1930 Brough Superior Black Alpine 680 Frame no. 970 Engine no. GTOY/S 91691/HS
Lot 386
1930 Brough Superior Black Alpine 680
Registration no. GC 5174 Frame no. 970 Engine no. GTOY/S 91691/HS
Sold for £55,400 (US$ 73,074) inc. premium

Lot Details
1930 Brough Superior Black Alpine 680 Frame no. 970 Engine no. GTOY/S 91691/HS 1930 Brough Superior Black Alpine 680 Frame no. 970 Engine no. GTOY/S 91691/HS
1930 Brough Superior Black Alpine 680
Registration no. GC 5174
Frame no. 970
Engine no. GTOY/S 91691/HS
Quite what George Brough’s father - Nottingham-based motorcycle manufacturer William Edward Brough - thought when his younger son cheekily added the word ‘Superior’ to the family name when founding his rival marque can only be imagined, but it’s thanks to this act of youthful bravado that we have one of the greatest and most evocative names in motorcycling. W E Brough’s machines had been innovative and well engineered, and his son’s continued the family tradition but with an added ingredient - style. The very first Brough Superior of 1919 featured a saddle tank - an innovation not adopted by the rest of the British industry until 1928 - and the latter’s broad-nosed, wedge-profiled outline would be a hallmark of the Nottingham-built machines from then on. Hand-built in small numbers, the Brough Superior was - inevitably - expensive, but as its maker acknowledged, he ‘never intended to produce (the) design as cheaply as possible.’

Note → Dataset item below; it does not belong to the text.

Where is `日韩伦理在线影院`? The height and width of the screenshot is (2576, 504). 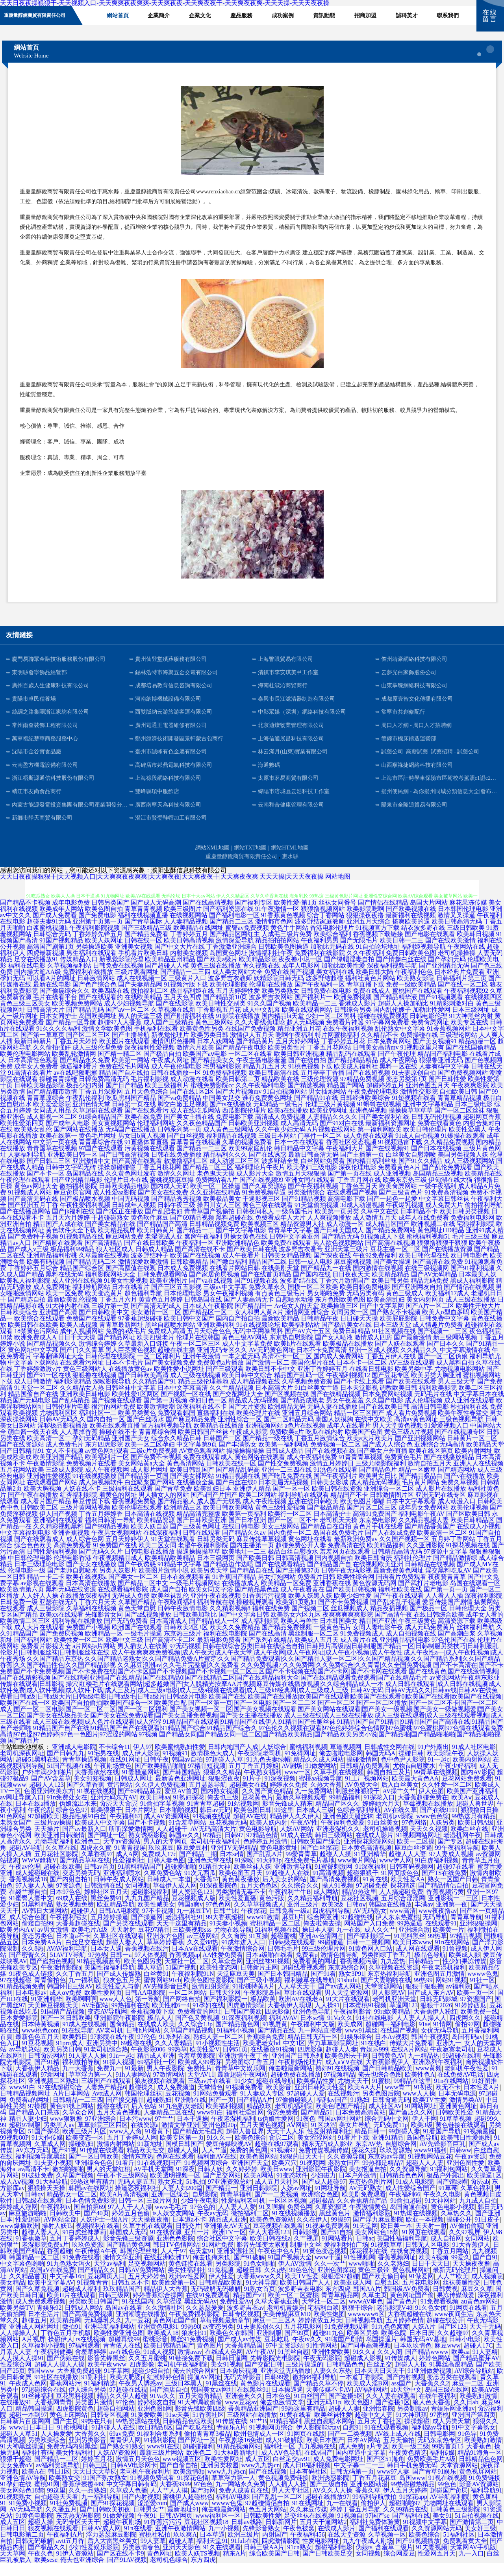
日韩伦理在线影院 is located at coordinates (110, 1369).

J A Prestwich of London and Motosacoche of Geneva supplied v-twin engines for the MkI and MkII Brough Superiors respectively, though within a few years all models would be JAP-powered. Gearboxes were sourced from Sturmey-Archer and (initially) forks from Montgomery, while frame and accessory manufacture was contracted out to specialists in the British motorcycle industry’s Midlands heartland.

With the SS80 tourer and SS100 sports model well established by the mid-1920s, it was decided to add a smaller and cheaper alternative to these two 1,000cc models to the range. JAP was already producing a 674cc sidevalve v-twin engine and this unit, redesigned to accommodate overhead valves, went into Brough’s new ‘Overhead 680’. First shown to the public at the Olympia Motorcycle Show in 1926, the ‘Miniature SS100’, as George Brough called it, entered production for 1927. The new middleweight Brough was an immediate success, and for the 1930 season was joined by a version to higher specification. First seen at the 1929 Motorcycle Show, the newcomer was dubbed ‘Black Alpine 680’, a reference to the lavishly equipped SS100 Alpine Grand Sports and the fact that the newcomer boasted a distinctive all-black eggshell finish. Principal mechanical difference from the standard Overhead 680 was the adoption of the patented Draper sprung frame.

Its accompanying Brough Superior Owners Club works record shows that this Black Alpine 680 was supplied new to Godfreys Ltd, of London. The machine was acquired by the present owner in 2000, having been in preceding owner John Eaves’s possession since 1987. Brough Superior Club invoices contained within the substantial history file indicate that Mr Eaves carried out a major refurbishment of the cycle parts during the 1990s, while the engine benefits from a full rebuild undertaken while in the vendor’s care. The machine retains its original fuel tank, gearbox, engine, tinware, stands, magneto cover, exhausts, silencers and frame, the latter’s number (‘970’) being stamped on numerous parts. (It should be noted that the engine cases have been replaced with the stronger through-bolted type for increased reliability and peace of mind, though the originals are included in the sale). A wonderfully original example of a highly desirable model, ‘GC 5174’ is offered with numerous expired tax discs dating back to 1953; assorted previous-owner correspondence including letters from Brough, JAP and Pilgrim Pumps; sundry invoices; expired MoTs dating back to 2000; old-style continuation logbook (1950); Swansea V5C; MoT to February 2008 and an original Brough Superior instruction book.